#### Source information ####

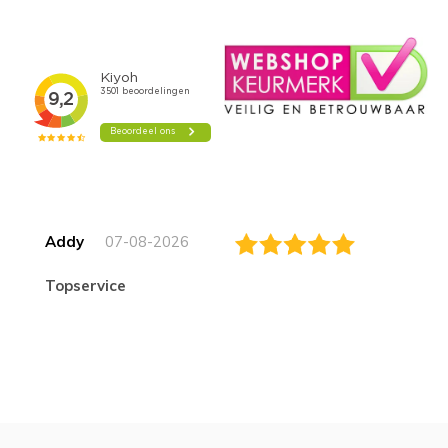
Addy
07-08-2026
topservice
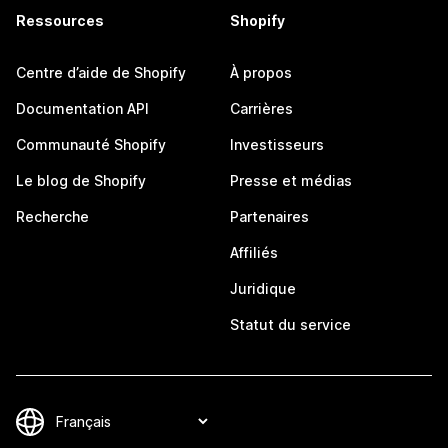
Ressources
Shopify
Centre d’aide de Shopify
À propos
Documentation API
Carrières
Communauté Shopify
Investisseurs
Le blog de Shopify
Presse et médias
Recherche
Partenaires
Affiliés
Juridique
Statut du service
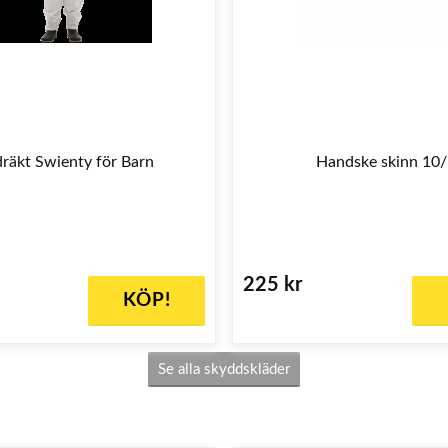
räkt Swienty för Barn
Handske skinn 10/
225 kr
KÖP!
Se alla skyddskläder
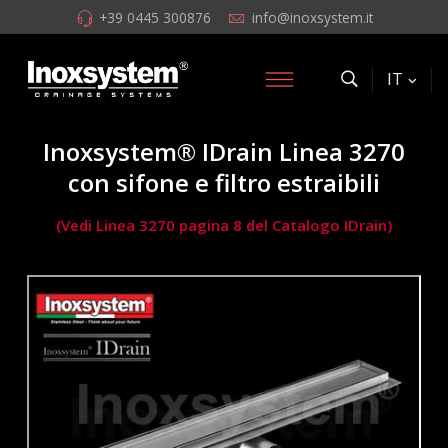
+39 0445 300876
info@inoxsystem.it
IT
Inoxsystem® IDrain Linea 3270
con sifone e filtro estraibili
(Vedi Linea 3270 pagina 8 del Catalogo IDrain)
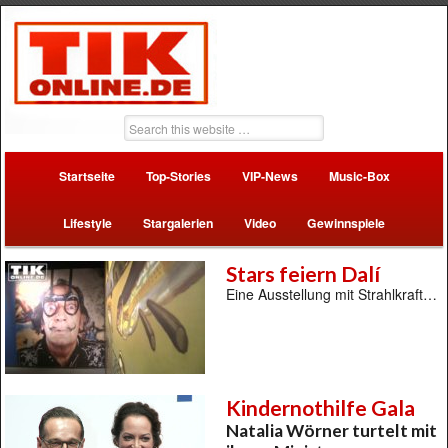
Startseite
Top-Stories
VIP-News
Music-Box
Lifestyle
Stargalerien
Video
Gewinnspiele
Stars feiern Dalí
Eine Ausstellung mit Strahlkraft…
Kindernothilfe Gala
Natalia Wörner turtelt mit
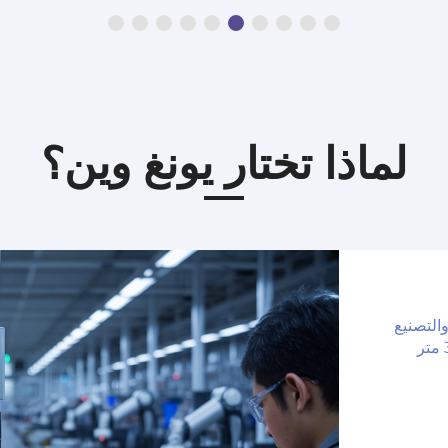
لماذا تختار يونغ وين؟
التصنيع
داخل منشأتنا التي تبلغ مساحتها 3500 متر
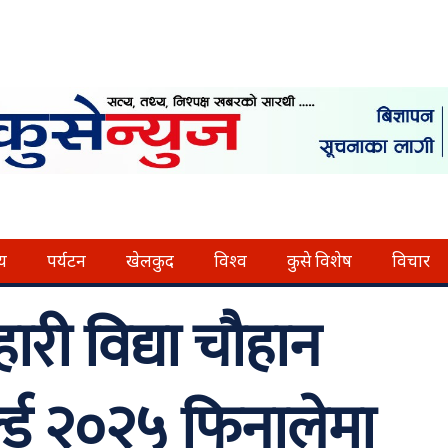
्य
पर्यटन
खेलकुद
विश्व
कुसे विशेष
विचार
हारी विद्या चौहान
्ल्ड २०२५ फिनालेमा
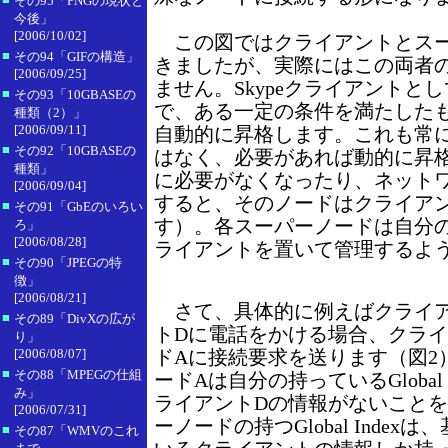
その95「PNGの現状と
今後」
[2006/10/02]
この図ではクライアントとスー
■
その94「GIFの構造」
きましたが、実際にはこの両者
[2006/09/25]
ません。Skypeクライアントと
■
その93「10GBASEの
で、ある一定の条件を満たした
種類（2）」
[2006/09/11]
自動的に昇格します。これも常
■
その92「10GBASEの
はなく、必要があれば動的に昇
種類」
に必要がなくなったり、ネット
[2006/09/04]
すると、そのノードはクライア
■
その91「GbEのいろい
す）。各スーパーノードは自分の傘
ろ」
[2006/08/28]
ライアントを置いて管理するよ
■
その90「JPEGの特
徴」
[2006/08/21]
さて、具体的に例えばクライア
■
その89「DivXの広が
トDに電話をかける場合、クライ
り」
[2006/08/07]
ドAに接続要求を送ります（図2
■
その88「MPEGの仕組
ードAは自分の持っているGlobal
み」
ライアントDの情報がないこと
[2006/07/31]
ーノードの持つGlobal Inde
■
その87「WMVのこれ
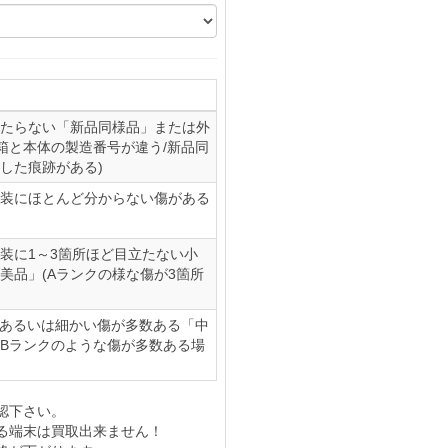
たらない「新品同様品」または外
(箱と本体の製造番号が違う/新品同
した痕跡がある)
装にほとんど分からない傷がある
装に1～3箇所ほど目立たない小
美品」(Aランクの様な傷が3箇所
、あるいは細かい傷が多数ある「中
やBランクのような傷が多数ある場
認下さい。
る端末は買取出来ません！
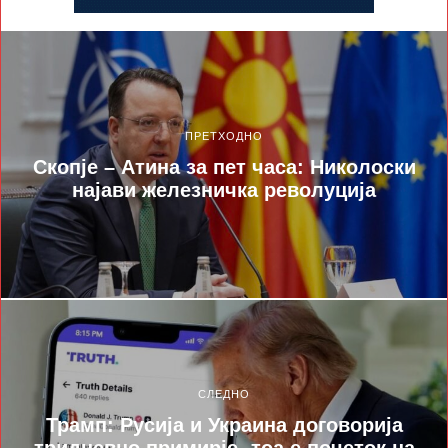
ПРЕТХОДНО
Скопје – Атина за пет часа: Николоски
најави железничка револуција
СЛЕДНО
Трамп: Русија и Украина договорија
тридневно примирје- тоа е почеток на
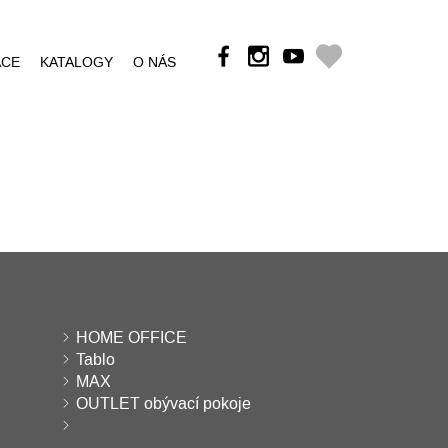
ÁCE
KATALOGY
O NÁS
HOME OFFICE
Tablo
MAX
OUTLET obývací pokoje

####

Pictures excluded, repeat exactly the lines from the top of the material through the line with "Stars feiern Dalí", including both of those lines.

(Expected answer)
Addy
07-08-2026
topservice
Ressources
Shopify
Centre d’aide de Shopify
À propos
Documentation API
Carrières
Communauté Shopify
Investisseurs
Le blog de Shopify
Presse et médias
Recherche
Partenaires
Affiliés
Juridique
Statut du service
räkt Swienty för Barn
Handske skinn 10/
225 kr
KÖP!
Se alla skyddskläder
+39 0445 300876
info@inoxsystem.it
IT
Inoxsystem® IDrain Linea 3270
con sifone e filtro estraibili
(Vedi Linea 3270 pagina 8 del Catalogo IDrain)
Startseite
Top-Stories
VIP-News
Music-Box
Lifestyle
Stargalerien
Video
Gewinnspiele
Stars feiern Dalí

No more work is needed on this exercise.